The same applies to his version of The Paul McCartney Story where he explains he’s the perfect person to tell the tale as he was in The Beatles, and proves it with picture of the Please Please Me album which has him in it the background. It’s nicely surreal with facts including the fact that John Lennon originally saw Paul modelling underwear in a catalogue and supposedly said “Eh Francis, why don’t we buy him for the group?”. I have a real fondness for obvious lies presented as the truth and if the same applies with you then you’ll find it hilarious, and if you don’t, well, you probably still will anyway such is Frank’s way with words.
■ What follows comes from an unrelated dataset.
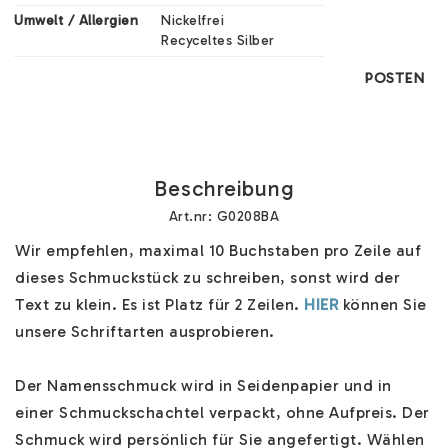
Umwelt / Allergien
Nickelfrei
Two other segments are also incredibly strong, the first being Frank showing a film called “Space Is Ace” which accidentally involves some footage of an old “Miss Timperley” contest but the majority of which is ludicrous stop motion footage of Daleks and R2D2 wandering around, while it ends with a hand coming in and picking up a rocket so it can fly through the air, none of it makes any sense but that’s a large element of the hilarity of the whole thing. The second segment is a reenactment of the British defeating the Spanish armada where Frank plays bowls with Little Frank’s head (much to the disgust of a booing audience) and then blows up the armada with a thermonuclear missile, before falling over and commenting “That was very good that”. Sure it’s childish, but some of the best things are and it’s impossible not to love.
The only part of the show which isn’t that effective comes at the end where David Hamilton and Sharyn Hodgson were invited back to take part in a quiz with two members of the public, and Frank digs out an old “Magic Robot” board game. This was a game from the nineteen-fifties where you’d ask a question and then the robot would spin round and point at the right answer, but the questions were unfortunately a bit dull and they don’t give Frank or the contestants much to work with. Still, it’s short and over with quickly, and contains one great line where Frank exclaims “Don’t boo me robot, he don’t like it” so it’s not really an issue.
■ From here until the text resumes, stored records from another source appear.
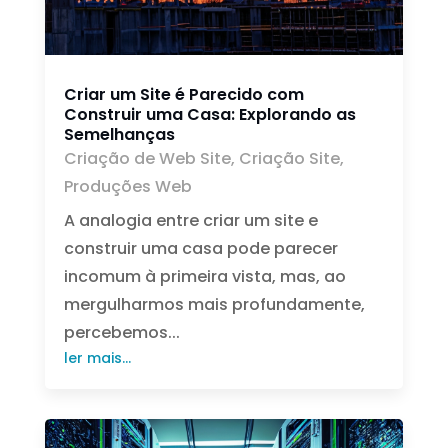
Criar um Site é Parecido com
Construir uma Casa: Explorando as
Semelhanças
Criação de Web Site
,
Criação Site
,
Produções Web
A analogia entre criar um site e
construir uma casa pode parecer
incomum à primeira vista, mas, ao
mergulharmos mais profundamente,
percebemos...
ler mais...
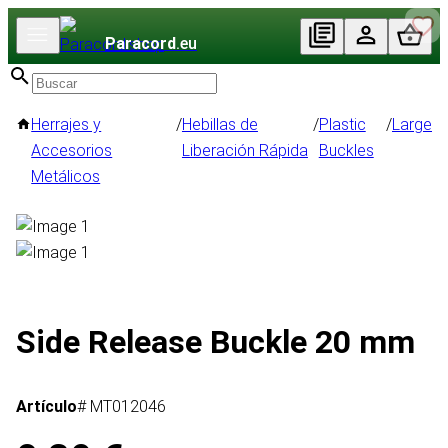
Paracord
.eu
Herrajes y
/
Hebillas de
/
Plastic
/
Large
Accesorios
Liberación Rápida
Buckles
Metálicos
Side Release Buckle 20 mm
Artículo
# MT012046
The show ends with a rendition of “Guess who’s been on Match Of The Day?”, one of Frank’s much loved songs, and then it’s over with, though I could have happily watched much more of it. Thankfully that’s possible as the show was commissioned and six more episodes produced, all of which you can buy on dvd thanks to Network releasing it. The only disappointing element is that it only got one series as presumably viewing figures weren’t all that, which is frustrating as it’s shockingly lovable and filled with moments that will make you burst out laughing.
The series itself carried on in the chaotic manner of the pilot though it had a higher budget so we get to see the whole garden as well as the shed, and there’s a band on hand and a studio audience too. It was also the tv debut of Caroline Aherne, who appears as next door neighbour Mrs Merton, while DJ and (and one of Frank’s band members) Mark Radcliffe took over keyboard duties as the new Alfonse, and guests included Thunderbirds creator Gerry Anderson, Midge Ure, Adamski, footballer Lee Chapman, The Farm, Keith Chegwin and Nicholas Parsons. It truly is one of the best underrated comedy series ever made, and if you love this pilot and don’t buy the dvd you’d be a really annoying fool who I’d glare at for a long old time, I’ve done it before, and I’ll do it again.